#### EXERCISE BRIEF:
Count every line below that holds "question". The answer is the number alone.

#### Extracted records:
######

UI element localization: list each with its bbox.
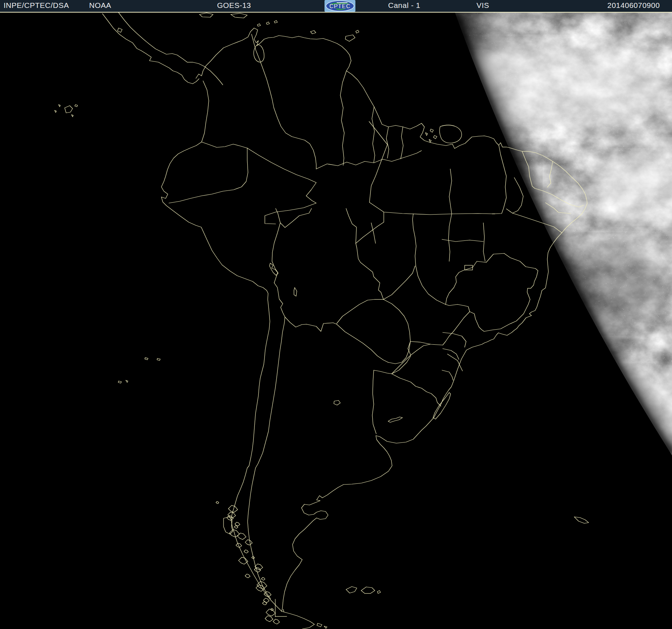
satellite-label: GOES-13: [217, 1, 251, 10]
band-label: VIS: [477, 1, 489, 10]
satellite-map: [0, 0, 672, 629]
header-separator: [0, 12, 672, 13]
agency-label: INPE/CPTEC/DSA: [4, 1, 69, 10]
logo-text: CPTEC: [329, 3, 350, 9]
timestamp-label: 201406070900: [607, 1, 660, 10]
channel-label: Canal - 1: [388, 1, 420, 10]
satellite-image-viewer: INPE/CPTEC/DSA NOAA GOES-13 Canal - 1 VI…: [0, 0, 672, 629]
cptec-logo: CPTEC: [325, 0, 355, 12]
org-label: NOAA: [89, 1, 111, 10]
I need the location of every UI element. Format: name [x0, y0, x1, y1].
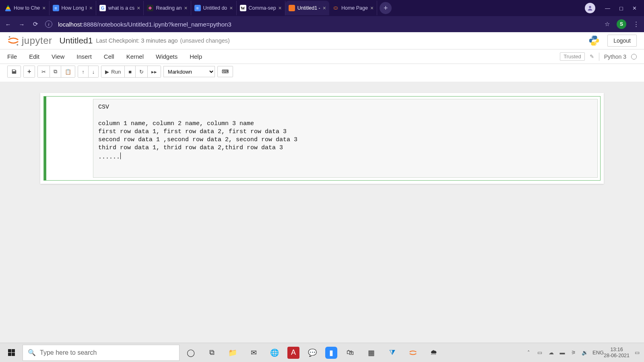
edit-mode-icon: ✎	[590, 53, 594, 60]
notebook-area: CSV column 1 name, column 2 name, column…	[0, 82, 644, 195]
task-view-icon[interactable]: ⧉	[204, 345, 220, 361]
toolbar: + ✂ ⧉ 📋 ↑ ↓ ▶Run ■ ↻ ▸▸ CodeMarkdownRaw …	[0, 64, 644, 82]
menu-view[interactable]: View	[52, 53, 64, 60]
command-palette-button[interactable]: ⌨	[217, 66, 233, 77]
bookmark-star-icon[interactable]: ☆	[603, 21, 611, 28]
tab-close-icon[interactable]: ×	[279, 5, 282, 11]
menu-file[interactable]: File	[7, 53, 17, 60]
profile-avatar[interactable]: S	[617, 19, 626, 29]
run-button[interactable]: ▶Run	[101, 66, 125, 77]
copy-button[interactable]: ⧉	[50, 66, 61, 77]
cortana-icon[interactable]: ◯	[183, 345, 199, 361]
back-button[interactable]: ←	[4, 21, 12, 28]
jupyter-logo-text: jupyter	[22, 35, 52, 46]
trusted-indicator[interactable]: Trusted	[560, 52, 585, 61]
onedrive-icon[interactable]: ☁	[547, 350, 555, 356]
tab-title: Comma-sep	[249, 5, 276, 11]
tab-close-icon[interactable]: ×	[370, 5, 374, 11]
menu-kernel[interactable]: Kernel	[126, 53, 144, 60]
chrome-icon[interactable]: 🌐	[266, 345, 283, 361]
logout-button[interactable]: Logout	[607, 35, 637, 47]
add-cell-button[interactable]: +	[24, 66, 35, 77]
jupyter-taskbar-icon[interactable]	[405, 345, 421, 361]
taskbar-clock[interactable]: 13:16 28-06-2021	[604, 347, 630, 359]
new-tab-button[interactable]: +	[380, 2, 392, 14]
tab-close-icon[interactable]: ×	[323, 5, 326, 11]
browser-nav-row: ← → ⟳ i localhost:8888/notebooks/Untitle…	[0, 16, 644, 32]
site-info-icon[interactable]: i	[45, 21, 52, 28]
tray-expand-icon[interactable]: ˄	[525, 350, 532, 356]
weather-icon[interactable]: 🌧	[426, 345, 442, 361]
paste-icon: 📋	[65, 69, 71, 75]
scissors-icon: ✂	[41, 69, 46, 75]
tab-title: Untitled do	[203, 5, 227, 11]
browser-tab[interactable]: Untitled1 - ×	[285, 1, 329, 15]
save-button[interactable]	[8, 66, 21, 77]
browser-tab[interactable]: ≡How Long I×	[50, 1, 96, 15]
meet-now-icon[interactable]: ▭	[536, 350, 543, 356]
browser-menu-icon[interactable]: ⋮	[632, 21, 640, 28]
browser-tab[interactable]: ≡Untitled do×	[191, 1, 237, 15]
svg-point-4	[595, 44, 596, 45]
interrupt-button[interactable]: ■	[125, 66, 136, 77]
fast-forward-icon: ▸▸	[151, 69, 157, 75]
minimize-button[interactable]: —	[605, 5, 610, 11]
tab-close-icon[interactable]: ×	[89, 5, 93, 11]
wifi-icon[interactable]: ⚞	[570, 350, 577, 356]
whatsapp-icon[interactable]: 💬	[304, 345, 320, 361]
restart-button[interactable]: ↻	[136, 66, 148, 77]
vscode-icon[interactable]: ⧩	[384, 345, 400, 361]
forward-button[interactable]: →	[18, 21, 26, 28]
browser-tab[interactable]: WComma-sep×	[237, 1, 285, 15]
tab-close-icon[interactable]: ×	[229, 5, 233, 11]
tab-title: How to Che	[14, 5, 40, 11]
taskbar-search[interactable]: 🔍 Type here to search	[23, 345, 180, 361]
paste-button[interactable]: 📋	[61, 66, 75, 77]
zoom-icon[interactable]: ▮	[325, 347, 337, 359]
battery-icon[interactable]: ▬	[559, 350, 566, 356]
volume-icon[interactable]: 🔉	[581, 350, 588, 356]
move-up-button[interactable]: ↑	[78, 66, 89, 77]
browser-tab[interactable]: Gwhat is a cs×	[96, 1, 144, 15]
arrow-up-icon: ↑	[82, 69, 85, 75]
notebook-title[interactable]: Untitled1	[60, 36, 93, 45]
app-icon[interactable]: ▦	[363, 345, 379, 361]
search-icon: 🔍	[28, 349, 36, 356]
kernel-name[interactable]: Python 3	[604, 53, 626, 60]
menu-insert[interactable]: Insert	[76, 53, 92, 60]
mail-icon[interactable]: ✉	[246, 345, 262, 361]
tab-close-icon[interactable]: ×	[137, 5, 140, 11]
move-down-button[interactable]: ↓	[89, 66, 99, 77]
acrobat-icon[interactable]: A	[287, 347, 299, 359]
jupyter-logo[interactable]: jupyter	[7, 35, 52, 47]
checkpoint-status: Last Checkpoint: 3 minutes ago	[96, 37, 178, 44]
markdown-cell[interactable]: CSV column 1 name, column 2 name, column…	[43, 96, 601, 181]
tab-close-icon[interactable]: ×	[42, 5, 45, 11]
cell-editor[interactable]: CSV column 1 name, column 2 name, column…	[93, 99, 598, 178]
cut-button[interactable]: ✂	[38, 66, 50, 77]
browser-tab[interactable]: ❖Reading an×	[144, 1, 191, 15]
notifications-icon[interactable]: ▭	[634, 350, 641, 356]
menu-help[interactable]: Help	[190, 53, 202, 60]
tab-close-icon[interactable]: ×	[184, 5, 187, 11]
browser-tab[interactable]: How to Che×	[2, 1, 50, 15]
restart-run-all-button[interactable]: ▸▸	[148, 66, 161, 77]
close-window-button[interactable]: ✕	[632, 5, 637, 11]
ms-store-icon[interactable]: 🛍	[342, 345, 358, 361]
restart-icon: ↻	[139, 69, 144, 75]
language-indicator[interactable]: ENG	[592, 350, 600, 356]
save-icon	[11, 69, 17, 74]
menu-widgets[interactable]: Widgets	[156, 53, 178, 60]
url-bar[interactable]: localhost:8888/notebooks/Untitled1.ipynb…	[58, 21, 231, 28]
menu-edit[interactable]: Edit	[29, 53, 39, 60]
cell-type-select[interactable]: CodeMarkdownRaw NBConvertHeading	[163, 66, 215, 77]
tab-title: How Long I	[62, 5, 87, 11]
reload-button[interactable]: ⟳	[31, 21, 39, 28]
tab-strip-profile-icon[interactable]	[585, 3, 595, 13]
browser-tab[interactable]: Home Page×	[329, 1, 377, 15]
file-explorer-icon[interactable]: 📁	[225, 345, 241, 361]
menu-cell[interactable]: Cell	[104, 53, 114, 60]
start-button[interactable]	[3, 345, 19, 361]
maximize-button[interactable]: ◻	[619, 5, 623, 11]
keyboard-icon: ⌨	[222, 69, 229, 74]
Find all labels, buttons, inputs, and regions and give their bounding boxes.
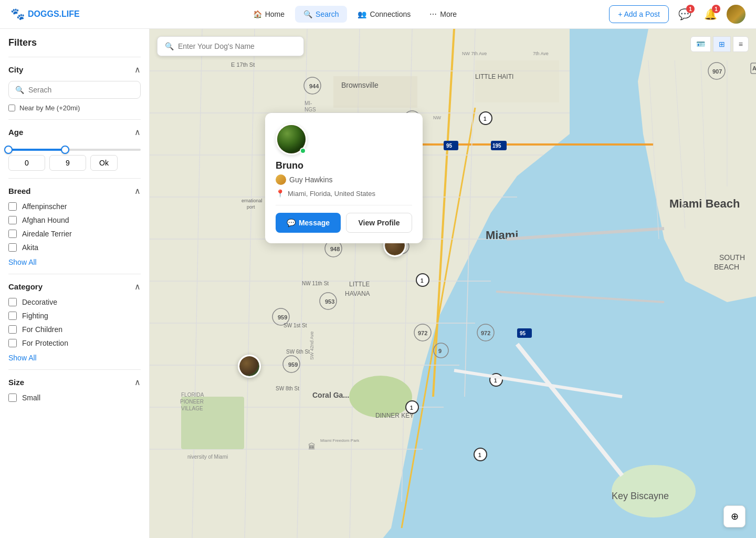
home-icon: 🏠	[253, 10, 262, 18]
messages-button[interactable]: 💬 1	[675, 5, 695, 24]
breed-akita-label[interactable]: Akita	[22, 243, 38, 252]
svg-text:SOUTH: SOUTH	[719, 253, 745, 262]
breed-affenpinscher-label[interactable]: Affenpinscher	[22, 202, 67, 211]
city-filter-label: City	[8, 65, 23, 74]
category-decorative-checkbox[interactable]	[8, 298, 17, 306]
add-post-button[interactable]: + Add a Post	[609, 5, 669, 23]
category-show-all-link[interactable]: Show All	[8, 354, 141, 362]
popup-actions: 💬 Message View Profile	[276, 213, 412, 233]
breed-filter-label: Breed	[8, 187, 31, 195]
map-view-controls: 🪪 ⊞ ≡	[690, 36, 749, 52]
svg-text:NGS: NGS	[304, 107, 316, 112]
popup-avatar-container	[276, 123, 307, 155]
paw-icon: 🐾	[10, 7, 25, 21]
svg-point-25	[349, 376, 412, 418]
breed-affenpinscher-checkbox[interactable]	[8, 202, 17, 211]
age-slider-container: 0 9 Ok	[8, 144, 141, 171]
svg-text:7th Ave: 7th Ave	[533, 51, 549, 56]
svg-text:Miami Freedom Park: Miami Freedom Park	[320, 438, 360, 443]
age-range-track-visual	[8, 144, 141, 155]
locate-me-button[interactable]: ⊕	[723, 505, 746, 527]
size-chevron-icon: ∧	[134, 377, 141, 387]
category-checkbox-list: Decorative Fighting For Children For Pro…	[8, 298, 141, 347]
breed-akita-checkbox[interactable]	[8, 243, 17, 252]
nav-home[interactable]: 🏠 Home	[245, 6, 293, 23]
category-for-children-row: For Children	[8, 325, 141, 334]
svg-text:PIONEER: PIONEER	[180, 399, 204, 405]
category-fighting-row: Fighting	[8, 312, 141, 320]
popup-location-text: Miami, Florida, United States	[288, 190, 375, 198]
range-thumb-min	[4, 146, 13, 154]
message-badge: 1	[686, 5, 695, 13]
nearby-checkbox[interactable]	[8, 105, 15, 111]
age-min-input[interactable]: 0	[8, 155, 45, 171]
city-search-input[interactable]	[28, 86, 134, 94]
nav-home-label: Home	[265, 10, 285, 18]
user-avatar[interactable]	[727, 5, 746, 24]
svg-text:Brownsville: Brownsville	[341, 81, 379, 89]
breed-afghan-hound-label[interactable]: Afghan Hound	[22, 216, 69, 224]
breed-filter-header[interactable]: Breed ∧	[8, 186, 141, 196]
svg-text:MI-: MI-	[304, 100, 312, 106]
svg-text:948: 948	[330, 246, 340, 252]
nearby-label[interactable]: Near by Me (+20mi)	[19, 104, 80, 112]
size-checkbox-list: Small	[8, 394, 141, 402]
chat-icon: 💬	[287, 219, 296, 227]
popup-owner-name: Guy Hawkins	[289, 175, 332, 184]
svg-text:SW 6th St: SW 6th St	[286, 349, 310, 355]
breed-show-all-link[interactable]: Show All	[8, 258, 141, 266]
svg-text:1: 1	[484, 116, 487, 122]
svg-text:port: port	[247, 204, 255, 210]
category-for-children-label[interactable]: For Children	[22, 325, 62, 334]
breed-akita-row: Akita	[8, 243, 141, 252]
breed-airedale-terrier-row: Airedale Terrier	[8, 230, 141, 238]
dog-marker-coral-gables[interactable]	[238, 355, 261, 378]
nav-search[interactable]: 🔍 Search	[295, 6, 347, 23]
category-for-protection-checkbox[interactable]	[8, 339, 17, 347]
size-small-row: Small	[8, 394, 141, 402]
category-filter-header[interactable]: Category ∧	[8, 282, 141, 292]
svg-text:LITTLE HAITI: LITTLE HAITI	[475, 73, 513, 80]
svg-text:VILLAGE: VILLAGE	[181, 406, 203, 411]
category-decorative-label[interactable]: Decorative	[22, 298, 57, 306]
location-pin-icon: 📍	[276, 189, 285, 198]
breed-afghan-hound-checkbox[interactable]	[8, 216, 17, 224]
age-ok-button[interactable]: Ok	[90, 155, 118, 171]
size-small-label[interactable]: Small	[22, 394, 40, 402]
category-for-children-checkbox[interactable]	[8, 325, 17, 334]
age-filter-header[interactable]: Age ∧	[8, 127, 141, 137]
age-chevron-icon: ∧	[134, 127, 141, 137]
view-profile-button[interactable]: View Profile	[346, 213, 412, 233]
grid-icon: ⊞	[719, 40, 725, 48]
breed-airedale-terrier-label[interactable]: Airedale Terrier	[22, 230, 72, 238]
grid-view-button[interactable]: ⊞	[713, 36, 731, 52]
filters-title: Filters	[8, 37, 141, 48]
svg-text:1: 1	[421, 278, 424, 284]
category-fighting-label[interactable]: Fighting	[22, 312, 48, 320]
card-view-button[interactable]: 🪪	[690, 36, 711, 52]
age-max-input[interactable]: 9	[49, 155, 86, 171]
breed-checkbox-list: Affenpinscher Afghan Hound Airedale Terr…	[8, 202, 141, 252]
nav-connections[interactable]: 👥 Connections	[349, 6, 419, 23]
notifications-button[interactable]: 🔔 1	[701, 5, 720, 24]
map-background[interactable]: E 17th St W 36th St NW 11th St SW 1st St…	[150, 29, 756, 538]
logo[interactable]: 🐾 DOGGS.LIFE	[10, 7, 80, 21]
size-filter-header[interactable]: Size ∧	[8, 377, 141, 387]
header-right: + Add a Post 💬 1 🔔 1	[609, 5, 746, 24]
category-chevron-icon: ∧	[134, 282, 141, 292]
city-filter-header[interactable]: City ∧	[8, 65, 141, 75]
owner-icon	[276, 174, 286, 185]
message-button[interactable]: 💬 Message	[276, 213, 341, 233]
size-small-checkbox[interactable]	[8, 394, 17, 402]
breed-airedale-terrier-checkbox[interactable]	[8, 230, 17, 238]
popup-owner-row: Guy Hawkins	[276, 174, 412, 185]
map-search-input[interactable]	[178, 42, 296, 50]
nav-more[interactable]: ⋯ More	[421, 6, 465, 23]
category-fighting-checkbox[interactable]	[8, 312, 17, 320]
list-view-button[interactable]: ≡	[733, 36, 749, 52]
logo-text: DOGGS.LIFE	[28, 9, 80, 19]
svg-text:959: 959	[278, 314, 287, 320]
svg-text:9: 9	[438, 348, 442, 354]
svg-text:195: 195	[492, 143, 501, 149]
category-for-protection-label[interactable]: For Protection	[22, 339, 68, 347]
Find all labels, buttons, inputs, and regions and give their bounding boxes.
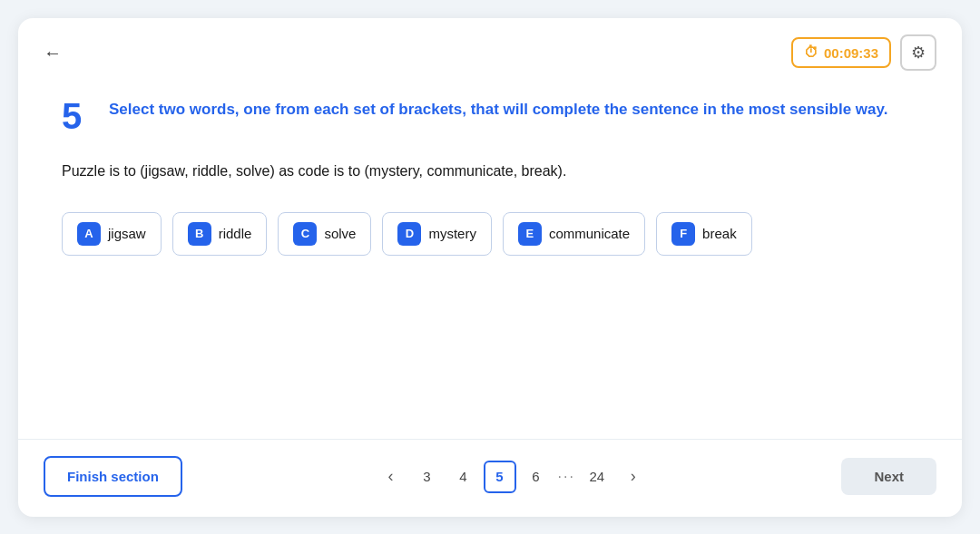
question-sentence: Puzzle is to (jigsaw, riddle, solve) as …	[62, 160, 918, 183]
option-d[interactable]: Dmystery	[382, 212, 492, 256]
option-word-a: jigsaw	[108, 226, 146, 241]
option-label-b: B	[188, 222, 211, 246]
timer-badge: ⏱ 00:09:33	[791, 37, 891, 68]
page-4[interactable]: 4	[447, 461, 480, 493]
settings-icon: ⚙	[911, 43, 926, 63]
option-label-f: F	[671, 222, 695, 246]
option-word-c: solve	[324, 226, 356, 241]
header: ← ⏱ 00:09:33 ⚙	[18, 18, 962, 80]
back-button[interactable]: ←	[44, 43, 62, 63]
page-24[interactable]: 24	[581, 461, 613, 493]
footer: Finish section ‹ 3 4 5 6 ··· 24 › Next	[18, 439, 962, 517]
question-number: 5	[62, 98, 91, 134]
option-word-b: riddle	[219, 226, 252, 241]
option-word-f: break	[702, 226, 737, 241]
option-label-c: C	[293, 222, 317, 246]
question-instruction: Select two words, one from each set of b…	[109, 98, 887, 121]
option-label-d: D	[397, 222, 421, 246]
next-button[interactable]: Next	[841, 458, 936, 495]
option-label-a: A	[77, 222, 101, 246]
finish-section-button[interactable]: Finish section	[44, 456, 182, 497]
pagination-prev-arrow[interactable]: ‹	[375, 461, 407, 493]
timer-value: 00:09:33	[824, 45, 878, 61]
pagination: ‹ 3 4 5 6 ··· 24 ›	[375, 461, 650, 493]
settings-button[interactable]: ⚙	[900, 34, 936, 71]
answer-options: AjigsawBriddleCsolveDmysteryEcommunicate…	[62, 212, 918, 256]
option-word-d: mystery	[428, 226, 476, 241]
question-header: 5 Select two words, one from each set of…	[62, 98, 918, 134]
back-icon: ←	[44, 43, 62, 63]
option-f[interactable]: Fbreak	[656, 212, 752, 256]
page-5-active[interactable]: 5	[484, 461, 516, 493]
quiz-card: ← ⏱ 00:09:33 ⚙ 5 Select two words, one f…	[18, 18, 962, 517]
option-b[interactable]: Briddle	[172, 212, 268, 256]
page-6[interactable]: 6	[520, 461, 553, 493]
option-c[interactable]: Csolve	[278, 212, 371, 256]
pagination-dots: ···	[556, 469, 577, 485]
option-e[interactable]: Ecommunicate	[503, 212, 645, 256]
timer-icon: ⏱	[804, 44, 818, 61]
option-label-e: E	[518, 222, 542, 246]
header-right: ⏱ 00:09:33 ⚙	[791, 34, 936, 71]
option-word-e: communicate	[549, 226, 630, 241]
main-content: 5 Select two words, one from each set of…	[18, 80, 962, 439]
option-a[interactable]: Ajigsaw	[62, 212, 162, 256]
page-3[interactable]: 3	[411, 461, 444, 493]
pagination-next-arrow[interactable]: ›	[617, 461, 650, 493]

######

#### SOLUTION FOR THIS EXERCISE:
4